▶ **EXERCISE BRIEF**
Quote each record exactly, please, leaving none out.

▶ **INPUT MATERIAL**
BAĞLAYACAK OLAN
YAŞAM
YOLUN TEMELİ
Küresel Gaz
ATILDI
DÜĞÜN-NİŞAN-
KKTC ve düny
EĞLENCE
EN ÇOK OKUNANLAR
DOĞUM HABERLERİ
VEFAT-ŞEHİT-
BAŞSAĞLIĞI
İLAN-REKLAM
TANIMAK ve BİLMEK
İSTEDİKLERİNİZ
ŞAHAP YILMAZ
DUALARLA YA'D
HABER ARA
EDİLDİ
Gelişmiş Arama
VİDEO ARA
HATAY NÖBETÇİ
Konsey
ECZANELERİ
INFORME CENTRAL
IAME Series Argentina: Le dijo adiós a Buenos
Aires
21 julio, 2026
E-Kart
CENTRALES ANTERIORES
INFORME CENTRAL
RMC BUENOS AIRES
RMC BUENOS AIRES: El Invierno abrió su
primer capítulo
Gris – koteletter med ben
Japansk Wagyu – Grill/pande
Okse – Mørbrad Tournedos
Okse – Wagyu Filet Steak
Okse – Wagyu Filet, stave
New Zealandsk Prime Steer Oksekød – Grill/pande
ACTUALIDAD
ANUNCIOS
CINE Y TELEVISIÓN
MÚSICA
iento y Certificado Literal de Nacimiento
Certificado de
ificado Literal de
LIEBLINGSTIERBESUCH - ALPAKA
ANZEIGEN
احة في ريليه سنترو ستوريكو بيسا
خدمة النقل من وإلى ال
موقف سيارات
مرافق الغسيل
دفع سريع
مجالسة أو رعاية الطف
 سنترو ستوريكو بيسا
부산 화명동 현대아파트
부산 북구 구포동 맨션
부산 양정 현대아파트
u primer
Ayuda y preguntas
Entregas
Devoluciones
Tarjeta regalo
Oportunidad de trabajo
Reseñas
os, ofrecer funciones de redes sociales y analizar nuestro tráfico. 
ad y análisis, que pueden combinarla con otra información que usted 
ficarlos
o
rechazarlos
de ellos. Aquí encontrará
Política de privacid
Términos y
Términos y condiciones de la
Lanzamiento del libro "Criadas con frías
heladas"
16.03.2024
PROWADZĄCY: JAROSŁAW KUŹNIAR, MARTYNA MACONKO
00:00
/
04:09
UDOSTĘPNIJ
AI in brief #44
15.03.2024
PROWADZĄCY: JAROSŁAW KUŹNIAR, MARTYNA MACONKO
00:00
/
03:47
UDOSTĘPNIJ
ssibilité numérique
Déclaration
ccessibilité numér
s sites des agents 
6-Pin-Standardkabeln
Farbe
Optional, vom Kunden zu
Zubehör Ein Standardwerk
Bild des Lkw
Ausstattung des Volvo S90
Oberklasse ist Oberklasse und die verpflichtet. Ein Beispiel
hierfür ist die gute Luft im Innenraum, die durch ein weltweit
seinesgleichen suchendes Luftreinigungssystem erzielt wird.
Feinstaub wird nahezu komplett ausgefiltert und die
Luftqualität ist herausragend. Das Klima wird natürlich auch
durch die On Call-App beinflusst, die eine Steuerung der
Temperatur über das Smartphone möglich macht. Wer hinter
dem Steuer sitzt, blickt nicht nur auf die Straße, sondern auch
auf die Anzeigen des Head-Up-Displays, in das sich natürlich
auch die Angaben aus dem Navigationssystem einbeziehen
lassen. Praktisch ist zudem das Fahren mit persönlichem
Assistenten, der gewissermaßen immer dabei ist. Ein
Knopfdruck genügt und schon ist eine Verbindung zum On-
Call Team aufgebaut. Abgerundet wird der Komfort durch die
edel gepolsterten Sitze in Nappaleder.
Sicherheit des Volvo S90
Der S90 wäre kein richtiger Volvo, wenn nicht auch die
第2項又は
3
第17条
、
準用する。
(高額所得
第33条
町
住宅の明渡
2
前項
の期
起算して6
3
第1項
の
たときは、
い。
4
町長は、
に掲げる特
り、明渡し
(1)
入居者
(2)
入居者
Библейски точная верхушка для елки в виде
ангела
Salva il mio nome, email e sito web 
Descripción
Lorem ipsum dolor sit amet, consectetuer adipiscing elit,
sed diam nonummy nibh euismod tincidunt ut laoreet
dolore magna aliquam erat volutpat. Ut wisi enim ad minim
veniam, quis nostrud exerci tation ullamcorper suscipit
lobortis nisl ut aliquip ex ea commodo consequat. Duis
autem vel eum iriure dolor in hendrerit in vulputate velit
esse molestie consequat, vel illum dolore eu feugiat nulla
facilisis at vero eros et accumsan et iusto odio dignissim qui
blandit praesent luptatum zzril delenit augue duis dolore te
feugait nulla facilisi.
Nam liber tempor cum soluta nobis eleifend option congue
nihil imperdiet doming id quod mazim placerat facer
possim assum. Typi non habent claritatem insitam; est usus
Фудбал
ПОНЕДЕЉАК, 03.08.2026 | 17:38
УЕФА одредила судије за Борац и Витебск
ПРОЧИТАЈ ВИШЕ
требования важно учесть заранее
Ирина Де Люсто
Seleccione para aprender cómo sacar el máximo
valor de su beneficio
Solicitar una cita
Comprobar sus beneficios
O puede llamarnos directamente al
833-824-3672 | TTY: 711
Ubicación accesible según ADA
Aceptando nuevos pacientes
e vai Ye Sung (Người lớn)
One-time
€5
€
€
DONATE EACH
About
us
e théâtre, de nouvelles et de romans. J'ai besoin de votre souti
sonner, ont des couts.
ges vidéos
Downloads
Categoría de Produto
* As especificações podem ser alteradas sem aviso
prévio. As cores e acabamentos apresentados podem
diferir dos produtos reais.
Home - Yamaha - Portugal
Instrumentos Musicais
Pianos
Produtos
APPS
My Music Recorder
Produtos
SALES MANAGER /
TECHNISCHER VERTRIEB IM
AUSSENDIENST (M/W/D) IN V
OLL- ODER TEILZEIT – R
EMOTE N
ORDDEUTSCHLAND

▶ **RESPONSE AREA**
BAĞLAYACAK OLAN
YAŞAM
YOLUN TEMELİ
Küresel Gaz
ATILDI
DÜĞÜN-NİŞAN-
KKTC ve düny
EĞLENCE
EN ÇOK OKUNANLAR
DOĞUM HABERLERİ
VEFAT-ŞEHİT-
BAŞSAĞLIĞI
İLAN-REKLAM
TANIMAK ve BİLMEK
İSTEDİKLERİNİZ
ŞAHAP YILMAZ
DUALARLA YA'D
HABER ARA
EDİLDİ
Gelişmiş Arama
VİDEO ARA
HATAY NÖBETÇİ
Konsey
ECZANELERİ
INFORME CENTRAL
IAME Series Argentina: Le dijo adiós a Buenos
Aires
21 julio, 2026
E-Kart
CENTRALES ANTERIORES
INFORME CENTRAL
RMC BUENOS AIRES
RMC BUENOS AIRES: El Invierno abrió su
primer capítulo
Gris – koteletter med ben
Japansk Wagyu – Grill/pande
Okse – Mørbrad Tournedos
Okse – Wagyu Filet Steak
Okse – Wagyu Filet, stave
New Zealandsk Prime Steer Oksekød – Grill/pande
ACTUALIDAD
ANUNCIOS
CINE Y TELEVISIÓN
MÚSICA
iento y Certificado Literal de Nacimiento
Certificado de
ificado Literal de
LIEBLINGSTIERBESUCH - ALPAKA
ANZEIGEN
احة في ريليه سنترو ستوريكو بيسا
خدمة النقل من وإلى ال
موقف سيارات
مرافق الغسيل
دفع سريع
مجالسة أو رعاية الطف
 سنترو ستوريكو بيسا
부산 화명동 현대아파트
부산 북구 구포동 맨션
부산 양정 현대아파트
u primer
Ayuda y preguntas
Entregas
Devoluciones
Tarjeta regalo
Oportunidad de trabajo
Reseñas
os, ofrecer funciones de redes sociales y analizar nuestro tráfico. 
ad y análisis, que pueden combinarla con otra información que usted 
ficarlos
o
rechazarlos
de ellos. Aquí encontrará
Política de privacid
Términos y
Términos y condiciones de la
Lanzamiento del libro "Criadas con frías
heladas"
16.03.2024
PROWADZĄCY: JAROSŁAW KUŹNIAR, MARTYNA MACONKO
00:00
/
04:09
UDOSTĘPNIJ
AI in brief #44
15.03.2024
PROWADZĄCY: JAROSŁAW KUŹNIAR, MARTYNA MACONKO
00:00
/
03:47
UDOSTĘPNIJ
ssibilité numérique
Déclaration
ccessibilité numér
s sites des agents 
6-Pin-Standardkabeln
Farbe
Optional, vom Kunden zu
Zubehör Ein Standardwerk
Bild des Lkw
Ausstattung des Volvo S90
Oberklasse ist Oberklasse und die verpflichtet. Ein Beispiel
hierfür ist die gute Luft im Innenraum, die durch ein weltweit
seinesgleichen suchendes Luftreinigungssystem erzielt wird.
Feinstaub wird nahezu komplett ausgefiltert und die
Luftqualität ist herausragend. Das Klima wird natürlich auch
durch die On Call-App beinflusst, die eine Steuerung der
Temperatur über das Smartphone möglich macht. Wer hinter
dem Steuer sitzt, blickt nicht nur auf die Straße, sondern auch
auf die Anzeigen des Head-Up-Displays, in das sich natürlich
auch die Angaben aus dem Navigationssystem einbeziehen
lassen. Praktisch ist zudem das Fahren mit persönlichem
Assistenten, der gewissermaßen immer dabei ist. Ein
Knopfdruck genügt und schon ist eine Verbindung zum On-
Call Team aufgebaut. Abgerundet wird der Komfort durch die
edel gepolsterten Sitze in Nappaleder.
Sicherheit des Volvo S90
Der S90 wäre kein richtiger Volvo, wenn nicht auch die
第2項又は
3
第17条
、
準用する。
(高額所得
第33条
町
住宅の明渡
2
前項
の期
起算して6
3
第1項
の
たときは、
い。
4
町長は、
に掲げる特
り、明渡し
(1)
入居者
(2)
入居者
Библейски точная верхушка для елки в виде
ангела
Salva il mio nome, email e sito web 
Descripción
Lorem ipsum dolor sit amet, consectetuer adipiscing elit,
sed diam nonummy nibh euismod tincidunt ut laoreet
dolore magna aliquam erat volutpat. Ut wisi enim ad minim
veniam, quis nostrud exerci tation ullamcorper suscipit
lobortis nisl ut aliquip ex ea commodo consequat. Duis
autem vel eum iriure dolor in hendrerit in vulputate velit
esse molestie consequat, vel illum dolore eu feugiat nulla
facilisis at vero eros et accumsan et iusto odio dignissim qui
blandit praesent luptatum zzril delenit augue duis dolore te
feugait nulla facilisi.
Nam liber tempor cum soluta nobis eleifend option congue
nihil imperdiet doming id quod mazim placerat facer
possim assum. Typi non habent claritatem insitam; est usus
Фудбал
ПОНЕДЕЉАК, 03.08.2026 | 17:38
УЕФА одредила судије за Борац и Витебск
ПРОЧИТАЈ ВИШЕ
требования важно учесть заранее
Ирина Де Люсто
Seleccione para aprender cómo sacar el máximo
valor de su beneficio
Solicitar una cita
Comprobar sus beneficios
O puede llamarnos directamente al
833-824-3672 | TTY: 711
Ubicación accesible según ADA
Aceptando nuevos pacientes
e vai Ye Sung (Người lớn)
One-time
€5
€
€
DONATE EACH
About
us
e théâtre, de nouvelles et de romans. J'ai besoin de votre souti
sonner, ont des couts.
ges vidéos
Downloads
Categoría de Produto
* As especificações podem ser alteradas sem aviso
prévio. As cores e acabamentos apresentados podem
diferir dos produtos reais.
Home - Yamaha - Portugal
Instrumentos Musicais
Pianos
Produtos
APPS
My Music Recorder
Produtos
SALES MANAGER /
TECHNISCHER VERTRIEB IM
AUSSENDIENST (M/W/D) IN V
OLL- ODER TEILZEIT – R
EMOTE N
ORDDEUTSCHLAND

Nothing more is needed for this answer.